Exercise
Return only that part of the material below which starts with the line containing "Points clés à retenir" and goes on through the line containing "eau ppi, NaCl", restated exactly.

Data extracts
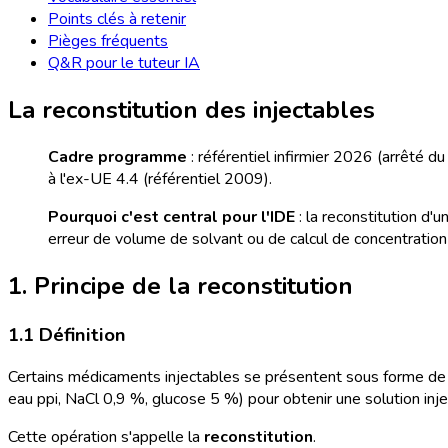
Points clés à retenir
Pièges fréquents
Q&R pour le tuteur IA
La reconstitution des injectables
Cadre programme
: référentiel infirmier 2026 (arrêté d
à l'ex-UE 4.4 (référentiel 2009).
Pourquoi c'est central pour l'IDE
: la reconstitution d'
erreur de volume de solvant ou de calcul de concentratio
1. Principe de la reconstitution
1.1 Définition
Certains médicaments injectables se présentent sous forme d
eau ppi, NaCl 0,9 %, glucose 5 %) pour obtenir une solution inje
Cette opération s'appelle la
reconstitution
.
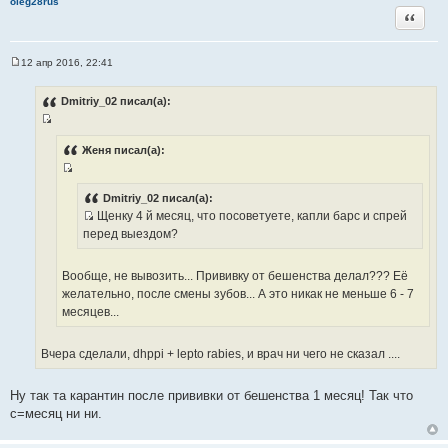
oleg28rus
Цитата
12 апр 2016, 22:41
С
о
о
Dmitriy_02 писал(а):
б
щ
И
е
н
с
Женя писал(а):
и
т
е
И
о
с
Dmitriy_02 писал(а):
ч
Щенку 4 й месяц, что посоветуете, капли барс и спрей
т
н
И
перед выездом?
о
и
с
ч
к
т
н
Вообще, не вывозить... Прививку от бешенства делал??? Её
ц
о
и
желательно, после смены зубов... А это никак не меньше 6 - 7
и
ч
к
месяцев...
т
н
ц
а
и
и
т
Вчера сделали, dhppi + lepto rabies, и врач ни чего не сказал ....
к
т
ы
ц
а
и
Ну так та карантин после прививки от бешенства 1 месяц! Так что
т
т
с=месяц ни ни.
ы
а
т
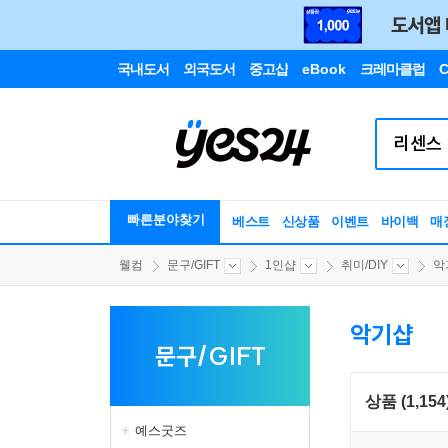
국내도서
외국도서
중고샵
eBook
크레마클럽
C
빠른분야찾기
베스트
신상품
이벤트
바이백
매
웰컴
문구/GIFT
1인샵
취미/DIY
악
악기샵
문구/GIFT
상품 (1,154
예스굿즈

---

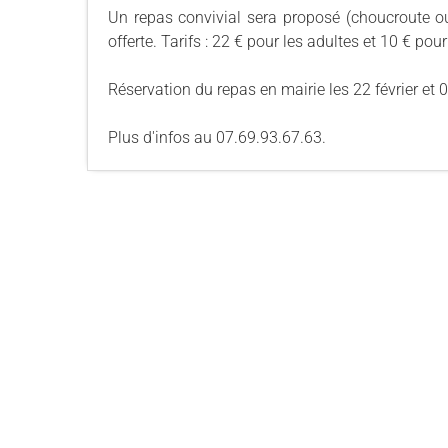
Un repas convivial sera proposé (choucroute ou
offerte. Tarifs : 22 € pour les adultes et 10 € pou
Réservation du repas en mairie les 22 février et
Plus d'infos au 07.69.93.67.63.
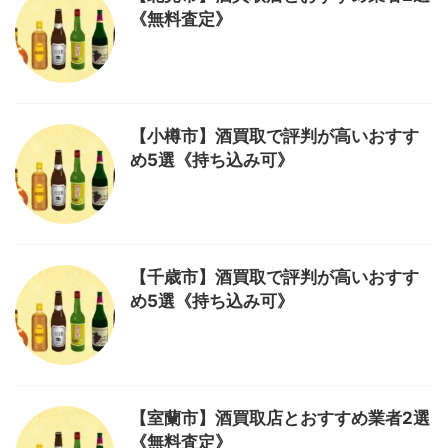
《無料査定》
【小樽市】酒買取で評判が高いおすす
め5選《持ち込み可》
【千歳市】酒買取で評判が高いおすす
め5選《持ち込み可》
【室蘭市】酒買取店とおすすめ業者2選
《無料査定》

Task result
Points clés à retenir
Pièges fréquents
Q&R pour le tuteur IA
La reconstitution des injectables
Cadre programme
: référentiel infirmier 2026 (arrêté d
à l'ex-UE 4.4 (référentiel 2009).
Pourquoi c'est central pour l'IDE
: la reconstitution d'
erreur de volume de solvant ou de calcul de concentratio
1. Principe de la reconstitution
1.1 Définition
Certains médicaments injectables se présentent sous forme d
eau ppi, NaCl 0,9 %, glucose 5 %) pour obtenir une solution inje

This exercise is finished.